Allicin is also an antioxidant that neutralizes free radicals, slows aging, and increases the absorption of other nutrients like zinc and iron. From diabetes to asthma, allicin has proven to be a remarkably effective chemical. But its most reputed benefit is its effect on the circulatory system. Allicin lowers blood pressure and prevents platelets from clotting, meaning it thins the blood and destroys blood clots. It also acts on bad cholesterol and prevents it from accumulating in blood vessels, making it a great food for preventing atherosclerosis (a chronic vascular disease). Considering that cardiovascular disease is the leading cause of death in Portugal, these properties make garlic one of the most valuable foods there is.

More recent studies show that regular garlic consumption can even turn certain genes related to cell growth on or off, and it is believed that allicin's activity in our DNA may help prevent the development of cancer. It's no wonder that people used to put garlic under their pillows and around their necks.
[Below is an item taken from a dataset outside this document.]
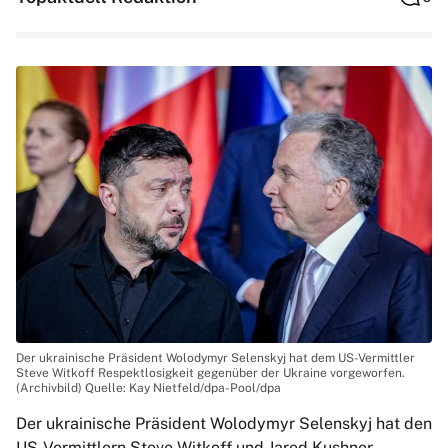
Der ukrainische Präsident Wolodymyr Selenskyj hat dem US-Vermittler
Steve Witkoff Respektlosigkeit gegenüber der Ukraine vorgeworfen.
(Archivbild) Quelle: Kay Nietfeld/dpa-Pool/dpa
Der ukrainische Präsident Wolodymyr Selenskyj hat den
US-Vermittlern Steve Witkoff und Jared Kushner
But apart from allicin, garlic is relatively poor nutritionally, containing some vitamin C and vitamin B6, but mostly water and carbohydrates. That's why it's best to mix garlic with other ingredients, and luckily, that's easy to do . From tea to salad to roast chicken, garlic cloves can be added to just about anything, making it a true everyday remedy.

That’s why we’re so grateful to be working with Chico Das Cebolas , a fruit and vegetable vendor with a family business who has been supporting our fight against food waste since the early days of our project.

We hope that you too can now appreciate the phenomenal benefits of including garlic in your diet and support our goal of turning wasted food into healthy treasures.